Input data:
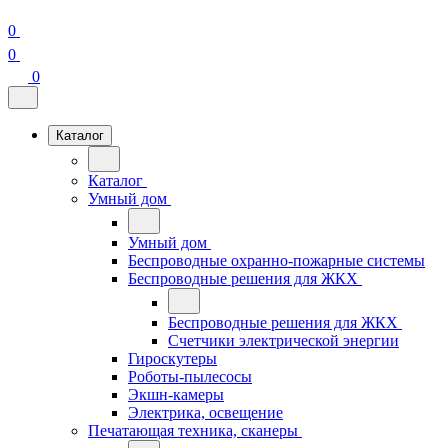
0
0
0
Каталог
Каталог
Умный дом
Умный дом
Беспроводные охранно-пожарные системы
Беспроводные решения для ЖКХ
Беспроводные решения для ЖКХ
Счетчики электрической энергии
Гироскутеры
Роботы-пылесосы
Экшн-камеры
Электрика, освещение
Печатающая техника, сканеры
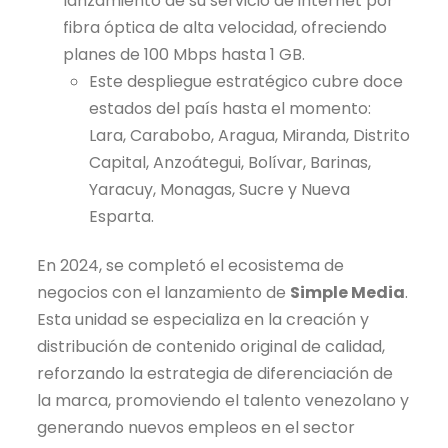
lanzamiento de su servicio de internet por
fibra óptica de alta velocidad, ofreciendo
planes de 100 Mbps hasta 1 GB.
Este despliegue estratégico cubre doce
estados del país hasta el momento:
Lara, Carabobo, Aragua, Miranda, Distrito
Capital, Anzoátegui, Bolívar, Barinas,
Yaracuy, Monagas, Sucre y Nueva
Esparta.
En 2024, se completó el ecosistema de
negocios con el lanzamiento de
Simple Media
.
Esta unidad se especializa en la creación y
distribución de contenido original de calidad,
reforzando la estrategia de diferenciación de
la marca, promoviendo el talento venezolano y
generando nuevos empleos en el sector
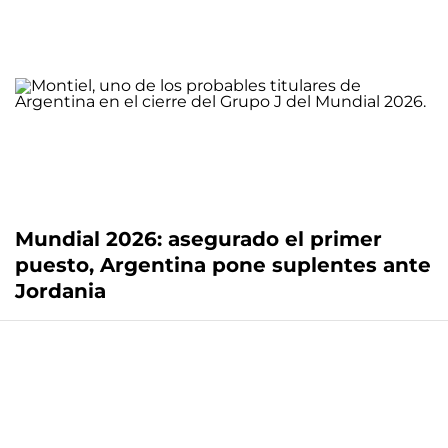
Mundial 2026: asegurado el primer
puesto, Argentina pone suplentes ante
Jordania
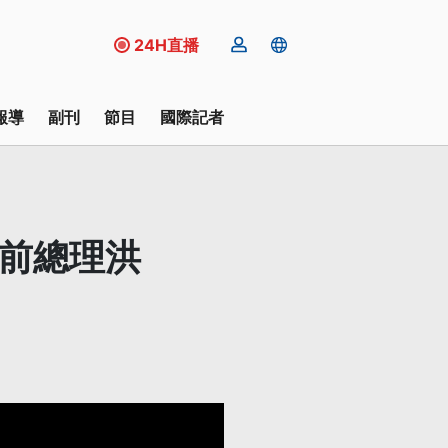
24H直播
報導
副刊
節目
國際記者
柬前總理洪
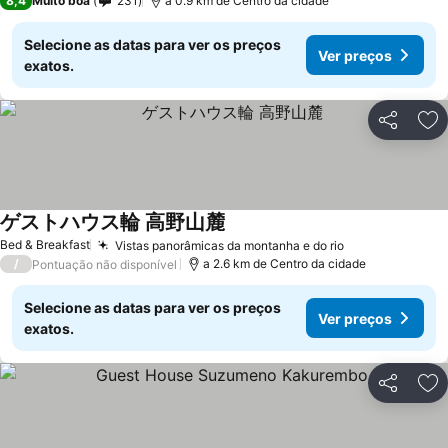
8,4
Muito boa
231
a 0.9 km de Centro da cidade
Selecione as datas para ver os preços
Ver preços
exatos.
Partilhar
Ad
ゲストハウス輪 高野山麓
Bed & Breakfast
Vistas panorâmicas da montanha e do rio
/
a 2.6 km de Centro da cidade
Pontuação não disponível
Selecione as datas para ver os preços
Ver preços
exatos.
Partilhar
Ad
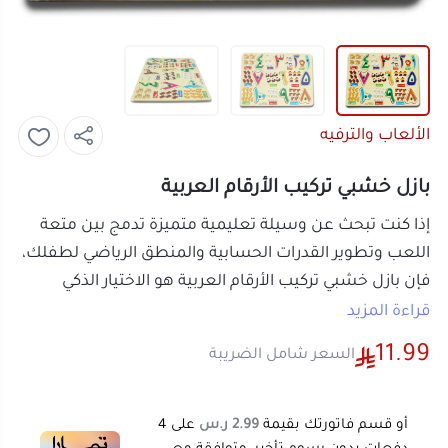
الألعاب والترفيه
بازل خشبي تركيب الأرقام العربية
إذا كنت تبحث عن وسيلة تعليمية متميزة تدمج بين متعة
اللعب وتطوير القدرات الحسابية والمنطق الرياضي لطفلك،
فإن
بازل خشبي تركيب الأرقام العربية
هو الاختيار الذكي
والأمثل. تساعد هذه الأحجية التفاعلية الخشبية المبتكرة
قراءة المزيد
الصغار على فهم واستيعاب الأرقام والعد والعمليات
11.99
السعر شامل الضريبة
الحسابية البسيطة بأسلوب بصري ملموس ينمي ذكاءهم
وقدراتهم الذهنية في مرحلة مبكرة بكل سلاسة ومتعة
بالمنزل.
أو قسم فاتورتك بقيمة
2.99 ر.س
على
4
مميزات بازل خشبي تركيب الأرقام العربية
دفعات بدون رسوم تأخير، متوافقة مع
الشريعة الإسلامية
اعرف أكثر
تبسيط مفاهيم الحساب والعد المبكر:
تساعد
الأرقام الخشبية الملونة والواضحة الطفل على
استيعاب العد والترتيب الحسابي بأسلوب تفاعلي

Task details:
After reading through the records, count the lines that hold the string "lanzamiento" and give only the count.

Exercise response:
2